▸ **Extracted page text data**
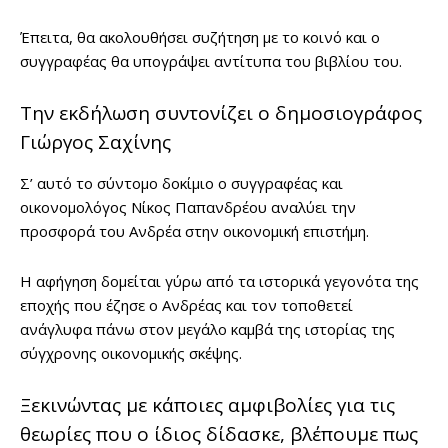
Έπειτα, θα ακολουθήσει συζήτηση με το κοινό και ο
συγγραφέας θα υπογράψει αντίτυπα του βιβλίου του.
Την εκδήλωση συντονίζει ο δημοσιογράφος
Γιώργος Σαχίνης
Σ’ αυτό το σύντομο δοκίμιο ο συγγραφέας και
οικονομολόγος Νίκος Παπανδρέου αναλύει την
προσφορά του Ανδρέα στην οικονομική επιστήμη.
Η αφήγηση δομείται γύρω από τα ιστορικά γεγονότα της
εποχής που έζησε ο Ανδρέας και τον τοποθετεί
ανάγλυφα πάνω στον μεγάλο καμβά της ιστορίας της
σύγχρονης οικονομικής σκέψης.
Ξεκινώντας με κάποιες αμφιβολίες για τις
θεωρίες που ο ίδιος δίδασκε, βλέπουμε πως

▸ **EXERCISE**
Show all lines above holding the word "συγγραφέας".

▸ **SOLUTION FOR THIS TASK**
συγγραφέας θα υπογράψει αντίτυπα του βιβλίου του.
Σ’ αυτό το σύντομο δοκίμιο ο συγγραφέας και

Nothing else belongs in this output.